Friday, October 22, 2010

More on Knole, part 3

A few more thoughts on Knole.

In some ways Knole was our favorite of the houses we visited. The Royal Pavilion was fantastic, but it was "modern" in comparison to Knole and it had never been truly a home. Leeds Castle was beautiful, but it had been changed so it no longer struck us as authentic. Even Mr. M found this annoying, but then I had to ask myself why shouldn't someone redo their house? We've certainly done a thing or two to improve the MacKenzie hut. However, when you live in a historic place...when is it just your house and when is it a national treasure? (I should point out that a good bit of Knole is not open to the public and is probably much more "comfortable" than the parts we saw.) Hmm. The "historic designation" discussion--or battle--is alive here in my neck of the woods as well.

Knole is full of stuff that makes a historical romance novelist's heart beat faster. Because it's so large, many rooms were only used occasionally, so much of the house, including the furniture, looks like it would have in the 18th century. I tried to absorb as many details as I could--and of course I bought the guidebook.
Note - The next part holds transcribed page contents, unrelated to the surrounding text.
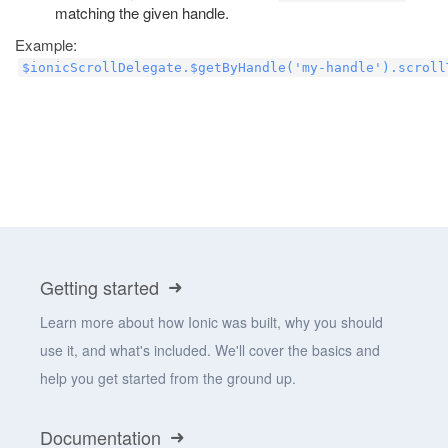
matching the given handle.
Example:
$ionicScrollDelegate.$getByHandle('my-handle').scroll
Getting started
Learn more about how Ionic was built, why you should
use it, and what's included. We'll cover the basics and
help you get started from the ground up.
Documentation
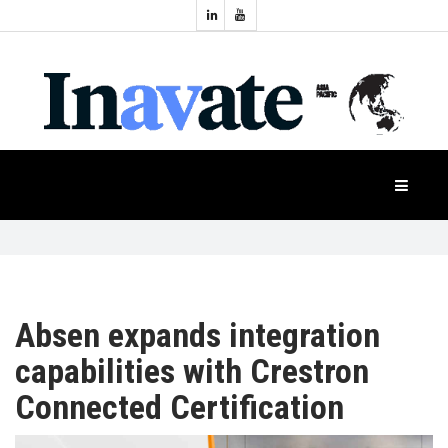
Topics:
HOME
Audio
Display
Industry
NEWS
Events
Projection
FEATURES
Systems
Product
CASE
STUDIES
Absen expands integration
capabilities with Crestron
PRODUCTS
Connected Certification
APAC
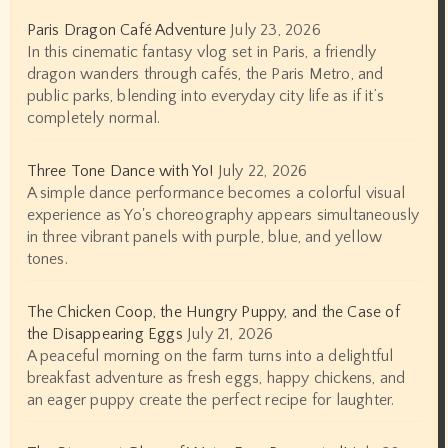
Paris Dragon Café Adventure
July 23, 2026
In this cinematic fantasy vlog set in Paris, a friendly
dragon wanders through cafés, the Paris Metro, and
public parks, blending into everyday city life as if it’s
completely normal.
Three Tone Dance with Yo!
July 22, 2026
A simple dance performance becomes a colorful visual
experience as Yo's choreography appears simultaneously
in three vibrant panels with purple, blue, and yellow
tones.
The Chicken Coop, the Hungry Puppy, and the Case of
the Disappearing Eggs
July 21, 2026
A peaceful morning on the farm turns into a delightful
breakfast adventure as fresh eggs, happy chickens, and
an eager puppy create the perfect recipe for laughter.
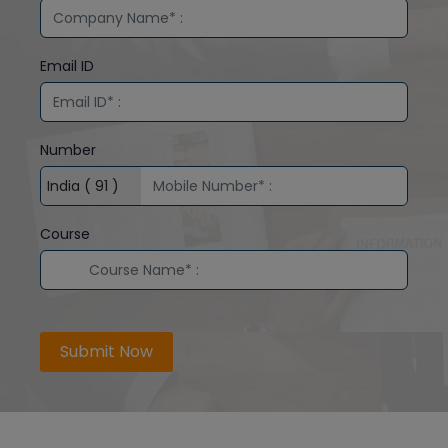
Email ID
Number
Course
Submit Now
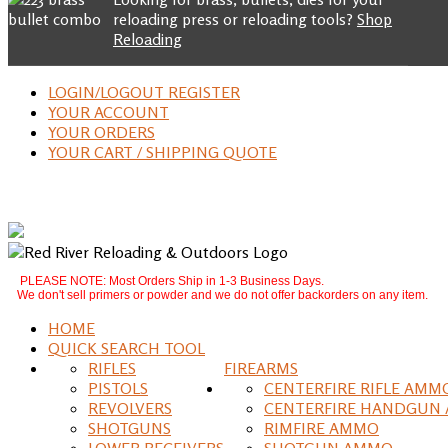
reloading press or reloading tools?
Shop
Reloading
LOGIN/LOGOUT REGISTER
YOUR ACCOUNT
YOUR ORDERS
YOUR CART / SHIPPING QUOTE
PLEASE NOTE: Most Orders Ship in 1-3 Business Days.
We don't sell primers or powder and we do not offer backorders on any item.
HOME
QUICK SEARCH TOOL
RIFLES
FIREARMS
PISTOLS
CENTERFIRE RIFLE AMM
REVOLVERS
CENTERFIRE HANDGUN
SHOTGUNS
RIMFIRE AMMO
LOWER RECEIVERS
SHOTGUN AMMO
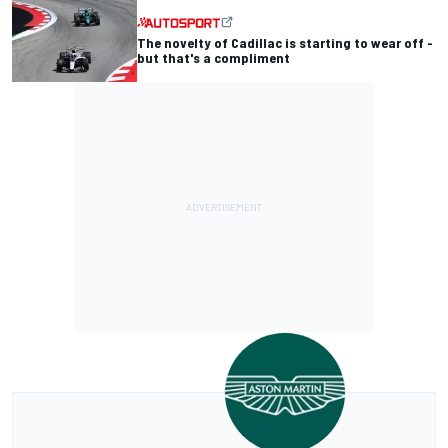
The novelty of Cadillac is starting to wear off -
but that's a compliment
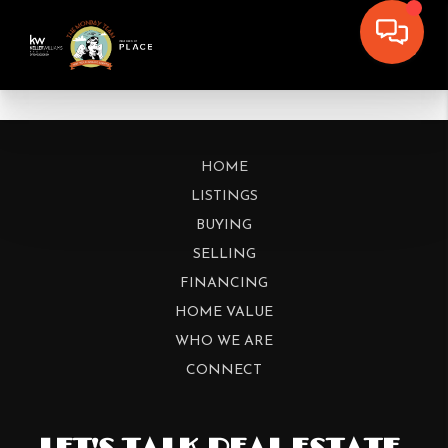
HOME
LISTINGS
BUYING
SELLING
FINANCING
HOME VALUE
WHO WE ARE
CONNECT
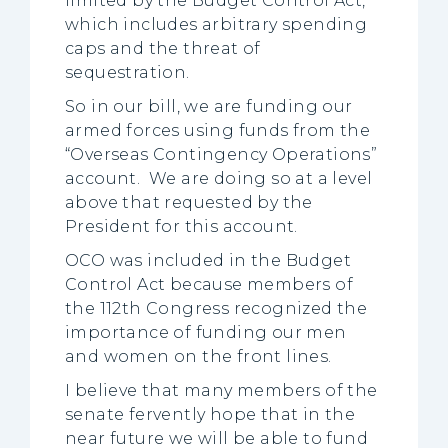
limited by the Budget Control Act,
which includes arbitrary spending
caps and the threat of
sequestration.
So in our bill, we are funding our
armed forces using funds from the
“Overseas Contingency Operations”
account. We are doing so at a level
above that requested by the
President for this account.
OCO was included in the Budget
Control Act because members of
the 112th Congress recognized the
importance of funding our men
and women on the front lines.
I believe that many members of the
senate fervently hope that in the
near future we will be able to fund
I knew servants in big houses would get perks; for example, the maid might get her mistress's casts off. I didn't realize that earls and dukes could get perks, too. Many of the furniture pieces at Knole are royal castoffs, given away when the king wanted to redecorate or thought the things were out of fashion or a little shabby.

I'd seen pictures of Knole's Cartoon Gallery, which always caused me to scratch my head. Er, cartoons? Where? LOL. My modern uneducated mind at work again. A cartoon is...well, I'm just going to quote my Oxford English Dictionary: "A drawing on stout paper, made as a design for a painting of the same size to be executed in fresco or oil, or for a work in tapestry, mosaic, stained glass, or the like." While we were there, one of the docents was showing the others that the best way to view the cartoons was in a mirror, since they are actually the mirror image of the final artwork.

Well, it was a great place to visit--and now I have the guidebook to peruse. Maybe I'll also read Virginia Wolf's Orlando, which is based heavily on Knole.